4. Doing all or nothing, all pain or no gain work-outs that are all the rage. If you are up to the challenge and have a good work-out base, go ahead and challenge yourself. If you are fresh off the couch, you are much better served building up a cardio base, adding some weights, and working it from there, as you will score more time actually working out, less time nursing injuries and being hampered by severe and prolonged post-work-out soreness.
3. Eating when you are actually thirsty. This especially tends to happen during the mid-afternoon lull when you think you are getting hungry again, when actually, you just haven’t had anything to drink since lunch and again near bedtime, several hours after supper. Try drinking some cold ice water and see if this quenches your “hunger” before indulging in a snack, especially if you are craving a sugary pick-me-up.
2. Expecting brand new results from the same old work-out. Elliptical- check. Circuit weights- check. Yoga class- check. None of these things are bad, but your body gets used to doing the same thing all the time, and pretty soon there are no net benefits for your muscles and for your cardiovascular system. Instead, mix it up, using different modes of exercise (walk, run, swim, bike, yoga, pilates, TRX, weigth training), different intensities (slow, fast, intervals), and different amounts of time (change up the number of days per week of each activity), or better yet, change it all up by doing something completely different for an entire period of 8-12 weeks (cross training) before you go back to what you like (your typical routine). The bonus will be seen in how you look, feel, and in reduced wear and tear by using different muscles and joints in different ways than what they are accustomed. Did we mention relieving boredom as well? This could be fun!

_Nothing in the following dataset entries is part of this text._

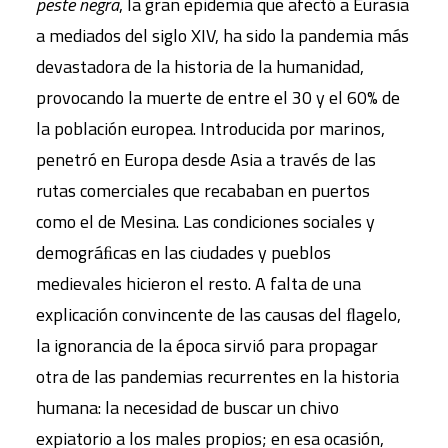
peste negra
, la gran epidemia que afectó a Eurasia
a mediados del siglo XIV, ha sido la pandemia más
devastadora de la historia de la humanidad,
provocando la muerte de entre el 30 y el 60% de
la población europea. Introducida por marinos,
penetró en Europa desde Asia a través de las
rutas comerciales que recababan en puertos
como el de Mesina. Las condiciones sociales y
demográﬁcas en las ciudades y pueblos
medievales hicieron el resto. A falta de una
explicación convincente de las causas del ﬂagelo,
la ignorancia de la época sirvió para propagar
otra de las pandemias recurrentes en la historia
humana: la necesidad de buscar un chivo
expiatorio a los males propios; en esa ocasión,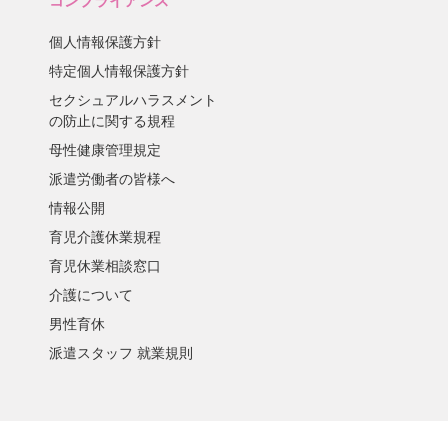
コンプライアンス
個人情報保護方針
特定個人情報保護方針
セクシュアルハラスメント
の防止に関する規程
母性健康管理規定
派遣労働者の皆様へ
情報公開
育児介護休業規程
育児休業相談窓口
介護について
男性育休
派遣スタッフ 就業規則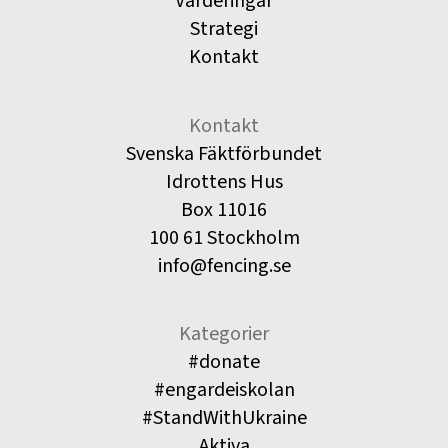
Värderingar
Strategi
Kontakt
Kontakt
Svenska Fäktförbundet
Idrottens Hus
Box 11016
100 61 Stockholm
info@fencing.se
Kategorier
#donate
#engardeiskolan
#StandWithUkraine
Aktiva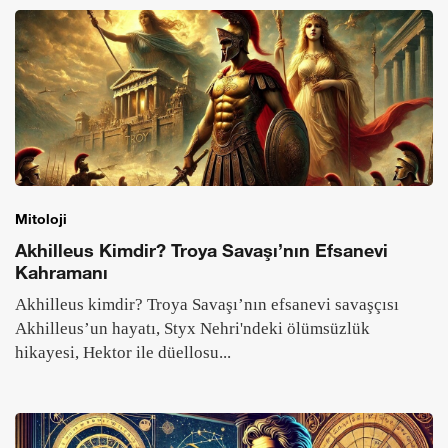
Mitoloji
Akhilleus Kimdir? Troya Savaşı’nın Efsanevi
Kahramanı
Akhilleus kimdir? Troya Savaşı’nın efsanevi savaşçısı
Akhilleus’un hayatı, Styx Nehri'ndeki ölümsüzlük
hikayesi, Hektor ile düellosu...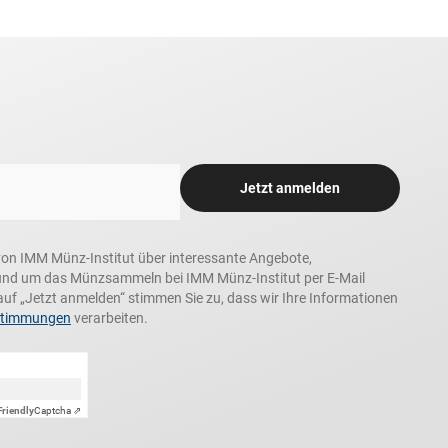
Jetzt anmelden
n, von IMM Münz-Institut über interessante Angebote,
und um das Münzsammeln bei IMM Münz-Institut per E-Mail
auf „Jetzt anmelden“ stimmen Sie zu, dass wir Ihre Informationen
stimmungen
verarbeiten.
Friendly
Captcha ⇗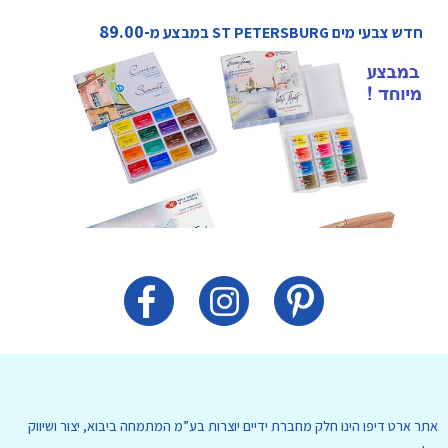
חדש מחלקת פורינג ביצירה מושלמת
אתר ארט דיפו הינו חלק מחברת ידיים יוצרות בע”מ המתמחה ביבוא, יצור ושיווק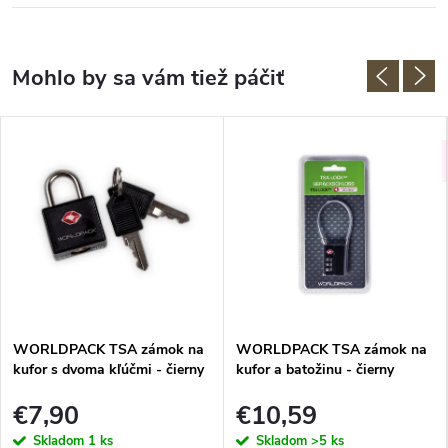
WORLDPACK TSA zámok na
WORLDPACK TSA zámok na
kufor s dvoma kľúčmi - čierny
kufor a batožinu - čierny
€7,90
€10,59
Skladom
1 ks
Skladom
>5 ks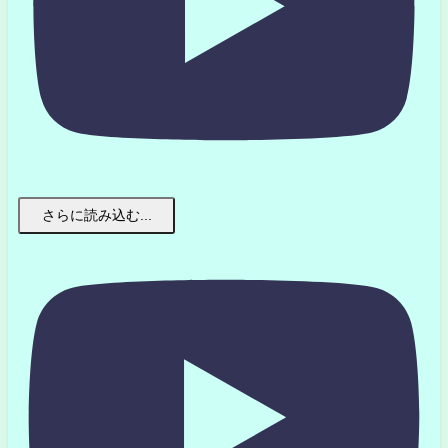
さらに読み込む...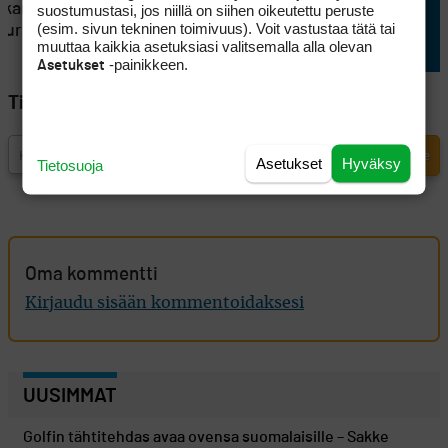
skari
lähtöaseman
suostumustasi, jos niillä on siihen oikeutettu peruste
(esim. sivun tekninen toimivuus). Voit vastustaa tätä tai
eurissa
muuttaa kaikkia asetuksiasi valitsemalla alla olevan
-painikkeen.
Asetukset
Tilaa Golfpisteen uutiskirje
Asetukset
Hyväksy
Tietosuoja
Oma kommentti
Kirjaudu sisään kommentoidaksesi
UUSIMMAT
Golfin tähtitehdas avaa ovensa suomalaisille – Sakke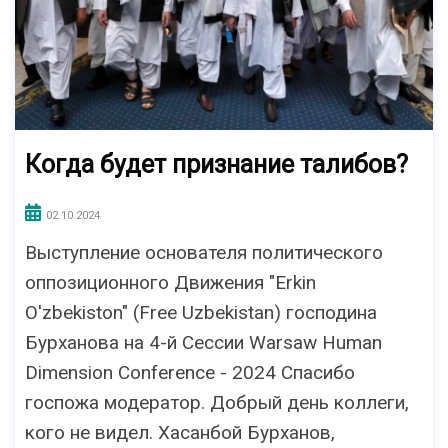
Когда будет признание талибов?
02.10.2024
Выступление основателя политического
оппозиционного Движения "Erkin
O'zbekiston" (Free Uzbekistan) господина
Бурханова на 4-й Сессии Warsaw Human
Dimension Conference - 2024 Спасибо
госпожа модератор. Добрый день коллеги,
кого не видел. Хасанбой Бурханов,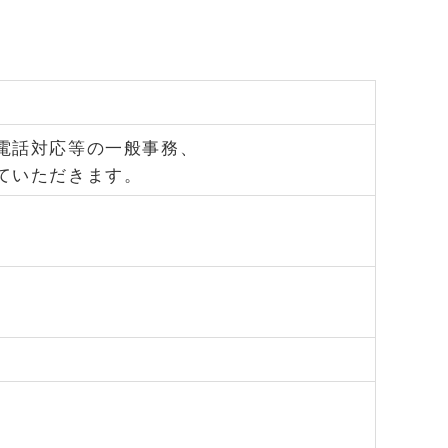
電話対応等の一般事務、
ていただきます。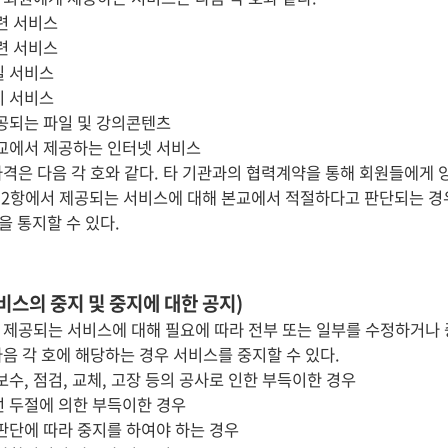
관련 서비스
관련 서비스
일 서비스
티 서비스
제공되는 파일 및 강의콘텐츠
본교에서 제공하는 인터넷 서비스
자격은 다음 각 호와 같다. 타 기관과의 협력계약을 통해 회원들에게 
및 2항에서 제공되는 서비스에 대해 본교에서 적절하다고 판단되는 경우
을 통지할 수 있다.
비스의 중지 및 중지에 대한 공지)
 제공되는 서비스에 대해 필요에 따라 전부 또는 일부를 수정하거나 
다음 각 호에 해당하는 경우 서비스를 중지할 수 있다.
보수, 점검, 교체, 고장 등의 공사로 인한 부득이한 경우
선 두절에 의한 부득이한 경우
 판단에 따라 중지를 하여야 하는 경우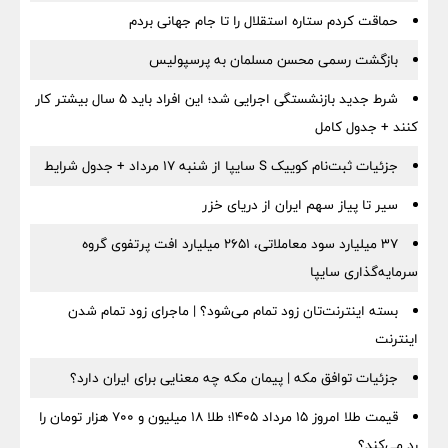
حماقت کردم ستاره استقلال را تا جام جهانی بردم
بازگشت رسمی محسن مسلمان به پرسپولیس
شرط جدید بازنشستگی اجرایی شد؛ این افراد باید ۵ سال بیشتر کار
کنند + جدول کامل
جزئیات ثبت‌نام کوییک S سایپا از شنبه ۱۷ مرداد + جدول شرایط
سیر تا پیاز سهم ایران از دریای خزر
۳۷ میلیارد سود معاملاتی، ۲۶۵۱ میلیارد افت پرتفوی گروه
سرمایه‌گذاری سایپا
بسته اینترنت‌تان زود تمام می‌شود؟ | ماجرای زود تمام شدن
اینترنت
جزئیات توافق مکه | پیمان مکه چه معنایی برای ایران دارد؟
قیمت طلا امروز ۱۵ مرداد ۱۴۰۵؛ طلا ۱۸ میلیون و ۷۰۰ هزار تومان را
رد می‌کند؟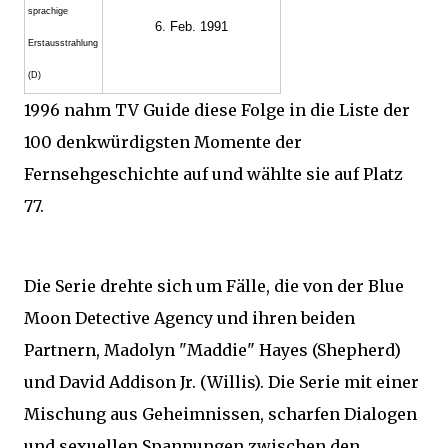
sprachige
6. Feb. 1991
Erstaus­strahlung
(D)
1996 nahm TV Guide diese Folge in die Liste der
100 denkwürdigsten Momente der
Fernsehgeschichte auf und wählte sie auf Platz
77.
Die Serie drehte sich um Fälle, die von der Blue
Moon Detective Agency und ihren beiden
Partnern, Madolyn "Maddie" Hayes (Shepherd)
und David Addison Jr. (Willis). Die Serie mit einer
Mischung aus Geheimnissen, scharfen Dialogen
und sexuellen Spannungen zwischen den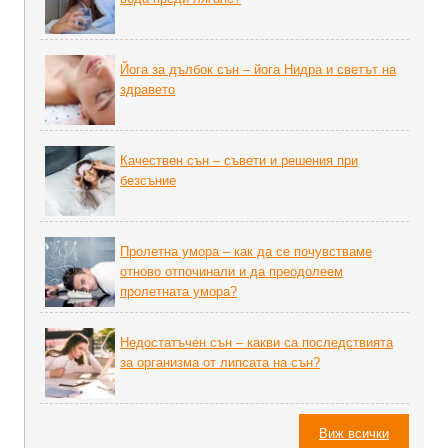
Йога за дълбок сън – йога Нидра и светът на
здравето
Качествен сън – съвети и решения при
безсъние
Пролетна умора – как да се почувстваме
отново отпочинали и да преодолеем
пролетната умора?
Недостатъчен сън – какви са последствията
за организма от липсата на сън?
Виж всички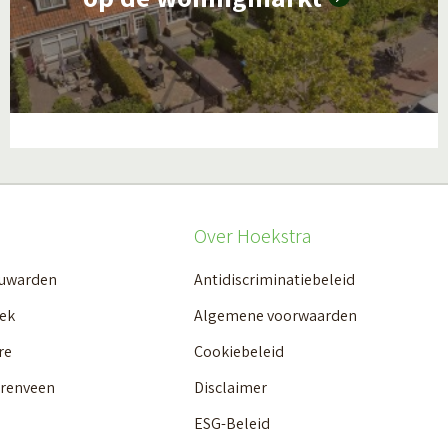
e
e
r
o
v
e
r
Over Hoekstra
E
euwarden
Antidiscriminatiebeleid
r
ek
Algemene voorwaarden
z
i
re
Cookiebeleid
j
erenveen
Disclaimer
n
ESG-Beleid
a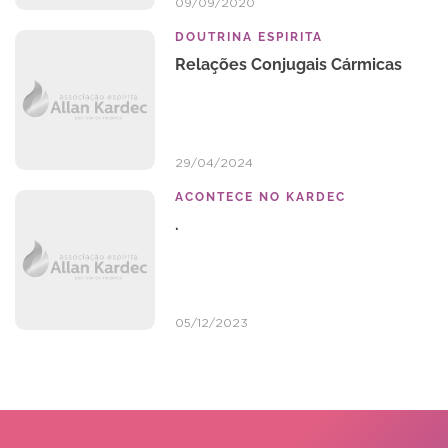
09/09/2020
DOUTRINA ESPIRITA
Relações Conjugais Cármicas
29/04/2024
ACONTECE NO KARDEC
.
05/12/2023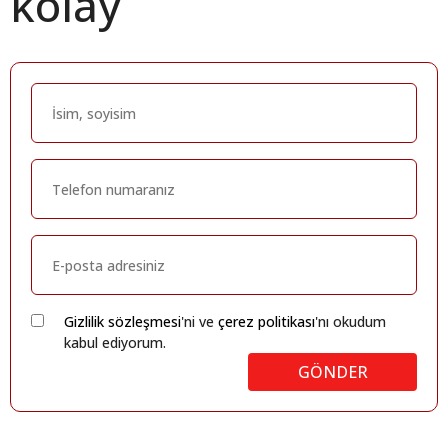
kolay
Gizlilik sözleşmesi
'ni ve
çerez politikası
'nı okudum
kabul ediyorum.
GÖNDER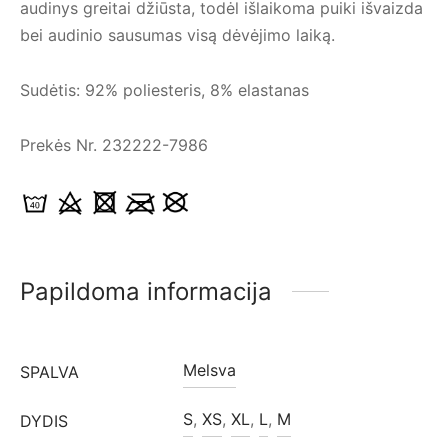
audinys greitai džiūsta, todėl išlaikoma puiki išvaizda
bei audinio sausumas visą dėvėjimo laiką.
Sudėtis: 92% poliesteris, 8% elastanas
Prekės Nr. 232222-7986
Papildoma informacija
Melsva
SPALVA
S
,
XS
,
XL
,
L
,
M
DYDIS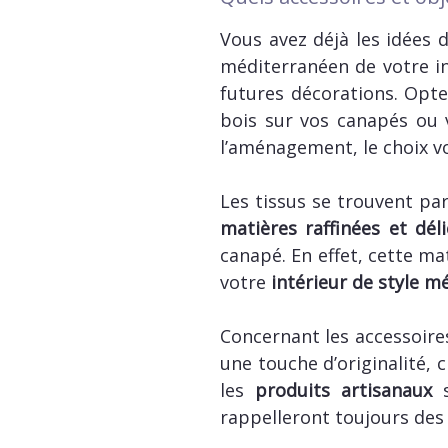
Vous avez déjà les idées d
méditerranéen de votre i
futures décorations. Opt
bois sur vos canapés ou 
l’aménagement, le choix vo
Les tissus se trouvent par
matières raffinées et dél
canapé. En effet, cette ma
votre
intérieur de style m
Concernant les accessoires
une touche d’originalité, 
les
produits artisanaux
s
rappelleront toujours des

1. Devoting a temporary period of time to fix a long term problem: i.e. dieting and exercise as a temporary solution to a lifelong problem of unhealthy food choices and portion sizes along with lack of exercise. Instead, plan to make lifelong changes of healthier food choices, less food at each meal (our metabolism slows with aging), and just trying a new/fun food versus engorging in the calorie-laden treat. Eat to taste, not to get full on these types of food items. For exercise, find something you love to do, are motivated to do, and will be able to do for many years to come, not just for the moment. Remember the story of the tortoise and the hare- the tortoise (slow and steady) won the race.